Would you believe it if I told you that every animal is somehow related to each other?
Well, it's sort of true, and scientists are still figuring out a lot of really important chunks of that theory, but most discoveries of genetic similarities between different species are very recent, like 90's recent. Now, I don't know what you looked like back then, but I couldn't eat my food without it drooling down my chin back in the 90's.
Neal Shubin's (the guy who wrote Your Inner Fish) coworker, Randy Dahn, wanted to test DNA in sharks. In order to do that, Dahn first needed to understand ZPA tissues. These tissues showed that the relationship between living animals and fossils are based on more than just anatomy. The study of fossils and DNA go hand in hand actually. Shubin even says so when commenting that his research lab was split into two sections: fossils and DNA existing peacefully together in the realm of science.
The second part of Shubin's lab was DNA and the study of embryonic development. According to Shubin, most of our cells have the same copy of DNA.
Also, our limbs exist in three dimensions. Now, you're probably going "What the heck does that mean? We live in a 3D world. Of course we're in 3D." Well, maybe if you'd hold on for a bit, I'd tell you what it means.
Our limbs exist in three dimensions: a top and bottom, a pinky side and a thumb side, and a base and a tip. Our body develops limbs in this certain structure because of the chemicals produced by cells in a developing body. Researchers discovered that a certain portion of cells in the body controlled all limb development. If the cells were removed, all limb development would stop. If you cut the patch of cells in half, two limbs would develop.

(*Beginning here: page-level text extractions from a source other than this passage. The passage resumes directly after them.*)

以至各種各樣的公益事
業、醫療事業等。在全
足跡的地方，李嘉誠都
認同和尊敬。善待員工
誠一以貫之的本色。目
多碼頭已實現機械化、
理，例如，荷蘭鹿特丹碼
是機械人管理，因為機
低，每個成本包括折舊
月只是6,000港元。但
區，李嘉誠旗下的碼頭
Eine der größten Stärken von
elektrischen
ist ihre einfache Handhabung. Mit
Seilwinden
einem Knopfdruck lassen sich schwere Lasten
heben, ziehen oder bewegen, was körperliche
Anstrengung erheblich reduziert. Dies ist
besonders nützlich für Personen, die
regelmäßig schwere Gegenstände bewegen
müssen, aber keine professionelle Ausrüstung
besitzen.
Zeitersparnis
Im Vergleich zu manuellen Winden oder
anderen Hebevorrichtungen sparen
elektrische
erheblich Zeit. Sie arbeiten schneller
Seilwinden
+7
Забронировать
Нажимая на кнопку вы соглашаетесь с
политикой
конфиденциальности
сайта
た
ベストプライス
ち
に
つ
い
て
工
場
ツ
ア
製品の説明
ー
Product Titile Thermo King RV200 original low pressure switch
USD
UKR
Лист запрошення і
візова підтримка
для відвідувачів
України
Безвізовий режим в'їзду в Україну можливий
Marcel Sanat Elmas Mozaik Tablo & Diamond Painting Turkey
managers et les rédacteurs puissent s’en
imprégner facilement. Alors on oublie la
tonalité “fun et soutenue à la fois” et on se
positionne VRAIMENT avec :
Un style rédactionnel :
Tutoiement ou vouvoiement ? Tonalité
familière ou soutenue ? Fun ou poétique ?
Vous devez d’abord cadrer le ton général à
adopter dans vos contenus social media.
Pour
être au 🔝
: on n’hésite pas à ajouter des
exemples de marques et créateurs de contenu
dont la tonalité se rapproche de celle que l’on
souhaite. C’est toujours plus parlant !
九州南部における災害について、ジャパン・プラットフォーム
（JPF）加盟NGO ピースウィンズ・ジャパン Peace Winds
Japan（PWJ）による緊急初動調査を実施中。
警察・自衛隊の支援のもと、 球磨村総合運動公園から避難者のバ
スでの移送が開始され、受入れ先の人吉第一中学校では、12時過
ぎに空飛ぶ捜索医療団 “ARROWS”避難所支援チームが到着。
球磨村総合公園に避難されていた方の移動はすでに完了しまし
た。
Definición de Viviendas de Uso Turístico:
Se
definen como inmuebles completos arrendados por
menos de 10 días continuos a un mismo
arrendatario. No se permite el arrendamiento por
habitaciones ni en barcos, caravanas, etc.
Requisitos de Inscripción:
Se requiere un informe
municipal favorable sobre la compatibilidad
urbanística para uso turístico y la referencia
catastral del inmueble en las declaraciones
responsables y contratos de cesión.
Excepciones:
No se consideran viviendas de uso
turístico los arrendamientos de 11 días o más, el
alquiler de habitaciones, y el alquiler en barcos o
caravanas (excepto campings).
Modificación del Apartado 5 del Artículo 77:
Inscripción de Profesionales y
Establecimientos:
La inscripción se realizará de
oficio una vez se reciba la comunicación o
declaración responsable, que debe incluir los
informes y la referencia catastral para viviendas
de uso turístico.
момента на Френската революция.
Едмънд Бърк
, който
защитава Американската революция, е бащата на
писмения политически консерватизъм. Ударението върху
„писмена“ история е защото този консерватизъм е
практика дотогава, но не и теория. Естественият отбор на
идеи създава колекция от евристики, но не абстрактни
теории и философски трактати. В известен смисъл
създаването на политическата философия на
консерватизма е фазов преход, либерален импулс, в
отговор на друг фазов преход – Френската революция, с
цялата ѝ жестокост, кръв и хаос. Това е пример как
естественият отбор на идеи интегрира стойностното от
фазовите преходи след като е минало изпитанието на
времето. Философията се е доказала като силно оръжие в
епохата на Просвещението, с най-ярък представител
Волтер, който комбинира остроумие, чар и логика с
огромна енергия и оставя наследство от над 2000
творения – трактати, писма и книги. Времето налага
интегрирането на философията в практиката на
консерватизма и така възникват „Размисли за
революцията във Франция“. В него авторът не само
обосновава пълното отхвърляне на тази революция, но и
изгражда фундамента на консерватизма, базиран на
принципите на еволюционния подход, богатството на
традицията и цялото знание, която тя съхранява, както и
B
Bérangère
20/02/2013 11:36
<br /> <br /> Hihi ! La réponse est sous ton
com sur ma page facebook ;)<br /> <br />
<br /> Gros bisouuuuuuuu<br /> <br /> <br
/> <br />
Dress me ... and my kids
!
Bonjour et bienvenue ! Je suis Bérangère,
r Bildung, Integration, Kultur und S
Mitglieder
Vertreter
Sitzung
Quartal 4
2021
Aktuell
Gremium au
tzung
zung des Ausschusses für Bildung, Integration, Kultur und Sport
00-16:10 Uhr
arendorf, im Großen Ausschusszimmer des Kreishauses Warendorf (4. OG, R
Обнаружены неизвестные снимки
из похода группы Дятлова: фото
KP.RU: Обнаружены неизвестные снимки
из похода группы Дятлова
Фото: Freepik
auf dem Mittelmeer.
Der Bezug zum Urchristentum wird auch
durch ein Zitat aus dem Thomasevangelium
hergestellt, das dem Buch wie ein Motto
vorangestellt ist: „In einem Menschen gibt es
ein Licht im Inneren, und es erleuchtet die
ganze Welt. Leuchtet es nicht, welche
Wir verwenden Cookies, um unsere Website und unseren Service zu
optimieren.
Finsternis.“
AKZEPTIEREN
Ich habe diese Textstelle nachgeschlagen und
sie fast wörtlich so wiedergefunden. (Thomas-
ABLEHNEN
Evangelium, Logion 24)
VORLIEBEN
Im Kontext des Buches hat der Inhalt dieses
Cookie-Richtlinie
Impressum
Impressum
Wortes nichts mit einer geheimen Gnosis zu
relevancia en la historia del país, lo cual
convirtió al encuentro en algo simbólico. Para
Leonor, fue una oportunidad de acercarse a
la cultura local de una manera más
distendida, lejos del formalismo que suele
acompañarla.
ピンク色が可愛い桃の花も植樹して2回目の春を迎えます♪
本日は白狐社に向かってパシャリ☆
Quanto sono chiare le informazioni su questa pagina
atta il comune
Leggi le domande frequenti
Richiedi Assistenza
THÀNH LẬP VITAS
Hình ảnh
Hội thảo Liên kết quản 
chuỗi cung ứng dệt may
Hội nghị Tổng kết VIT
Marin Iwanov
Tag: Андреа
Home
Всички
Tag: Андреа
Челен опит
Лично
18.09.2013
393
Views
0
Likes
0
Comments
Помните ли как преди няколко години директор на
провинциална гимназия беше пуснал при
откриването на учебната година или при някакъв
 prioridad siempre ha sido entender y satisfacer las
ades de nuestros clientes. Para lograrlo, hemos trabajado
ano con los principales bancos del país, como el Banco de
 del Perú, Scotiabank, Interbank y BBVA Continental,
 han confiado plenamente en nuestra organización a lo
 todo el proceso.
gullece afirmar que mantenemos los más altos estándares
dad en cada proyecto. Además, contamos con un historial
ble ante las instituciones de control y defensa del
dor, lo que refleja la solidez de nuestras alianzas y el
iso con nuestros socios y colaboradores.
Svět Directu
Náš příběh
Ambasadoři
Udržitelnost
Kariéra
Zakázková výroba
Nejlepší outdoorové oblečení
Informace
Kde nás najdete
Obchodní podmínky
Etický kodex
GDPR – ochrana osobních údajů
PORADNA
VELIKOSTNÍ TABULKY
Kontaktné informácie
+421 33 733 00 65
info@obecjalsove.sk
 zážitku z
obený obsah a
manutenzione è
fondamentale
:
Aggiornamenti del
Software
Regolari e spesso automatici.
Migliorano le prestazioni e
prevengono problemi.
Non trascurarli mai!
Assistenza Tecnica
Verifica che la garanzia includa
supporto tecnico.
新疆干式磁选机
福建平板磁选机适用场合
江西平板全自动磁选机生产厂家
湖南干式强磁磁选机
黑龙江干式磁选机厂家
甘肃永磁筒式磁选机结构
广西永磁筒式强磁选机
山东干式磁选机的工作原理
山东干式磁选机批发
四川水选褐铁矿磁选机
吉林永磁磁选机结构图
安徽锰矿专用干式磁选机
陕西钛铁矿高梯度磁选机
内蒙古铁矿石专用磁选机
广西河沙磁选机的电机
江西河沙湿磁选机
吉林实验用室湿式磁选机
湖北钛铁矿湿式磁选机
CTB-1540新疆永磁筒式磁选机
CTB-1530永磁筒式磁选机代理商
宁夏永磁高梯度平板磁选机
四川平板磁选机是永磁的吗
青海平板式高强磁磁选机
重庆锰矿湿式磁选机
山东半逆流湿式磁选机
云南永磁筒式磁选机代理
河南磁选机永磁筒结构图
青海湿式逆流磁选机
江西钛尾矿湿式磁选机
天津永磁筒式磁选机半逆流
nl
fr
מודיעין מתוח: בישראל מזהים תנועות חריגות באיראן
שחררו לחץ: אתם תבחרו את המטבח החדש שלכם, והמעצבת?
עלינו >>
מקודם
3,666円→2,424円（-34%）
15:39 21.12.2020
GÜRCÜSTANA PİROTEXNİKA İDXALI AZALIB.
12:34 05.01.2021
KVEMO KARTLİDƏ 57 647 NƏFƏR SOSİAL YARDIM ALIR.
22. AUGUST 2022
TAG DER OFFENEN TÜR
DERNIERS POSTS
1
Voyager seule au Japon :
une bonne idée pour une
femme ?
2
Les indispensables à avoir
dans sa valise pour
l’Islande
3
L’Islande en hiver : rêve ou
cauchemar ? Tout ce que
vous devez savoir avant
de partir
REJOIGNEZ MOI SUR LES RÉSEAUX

Scientists had tested this hypothesis on chicken eggs and wanted to see if the same would happen to other animals, so they turned their attention to the fruit fly and found the hedgehog. The hedgehog is a gene within the ZPA tissues that control limb development. When scientists discovered the hedgehog in chickens, they rechristened it the Sonic hedgehog (because they saw the chance, and they took it.) The Sonic hedgehog gene could be manipulated by a Vitamin A injection, resulting in the change of how the limb develops.
And that's where Randy Dahn came into play. Dahn wanted to see if the sonic hedgehog was true for even the most different of animals, so he decided to test his theory on shark embryos. And hey, it worked!
Every animal has a sonic hedgehog gene. Every animal obtained their limbs from one animal and then branched out into many many different animals, which brings me back to my first point that we're all sort of related!